Task description - For every line of the material below, check for the string "saying" and return the line if it is there.

--

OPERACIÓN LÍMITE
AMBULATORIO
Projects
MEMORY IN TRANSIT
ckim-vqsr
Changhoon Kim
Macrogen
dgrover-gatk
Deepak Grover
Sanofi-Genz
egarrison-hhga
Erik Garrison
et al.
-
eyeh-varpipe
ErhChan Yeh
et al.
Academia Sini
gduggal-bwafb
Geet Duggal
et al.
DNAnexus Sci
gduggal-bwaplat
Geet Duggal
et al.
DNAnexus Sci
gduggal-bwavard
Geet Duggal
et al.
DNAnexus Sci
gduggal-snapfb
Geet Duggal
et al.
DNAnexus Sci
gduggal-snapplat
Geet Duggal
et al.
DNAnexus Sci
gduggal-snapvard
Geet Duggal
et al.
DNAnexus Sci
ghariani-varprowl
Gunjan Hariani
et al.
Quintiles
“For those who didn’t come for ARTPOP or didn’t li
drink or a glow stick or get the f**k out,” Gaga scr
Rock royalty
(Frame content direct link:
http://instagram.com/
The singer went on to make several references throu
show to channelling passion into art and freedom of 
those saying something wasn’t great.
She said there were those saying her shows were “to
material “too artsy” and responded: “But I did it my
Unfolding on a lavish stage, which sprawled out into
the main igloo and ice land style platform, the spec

--

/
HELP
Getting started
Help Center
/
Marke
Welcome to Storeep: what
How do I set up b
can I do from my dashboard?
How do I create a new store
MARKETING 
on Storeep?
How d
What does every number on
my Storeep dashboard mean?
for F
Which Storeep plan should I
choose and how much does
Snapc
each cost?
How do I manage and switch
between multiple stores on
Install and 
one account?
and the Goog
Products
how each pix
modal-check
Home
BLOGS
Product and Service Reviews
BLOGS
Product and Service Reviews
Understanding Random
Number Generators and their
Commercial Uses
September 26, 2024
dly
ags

--

Answer to this problem -
those saying something wasn’t great.
She said there were those saying her shows were “to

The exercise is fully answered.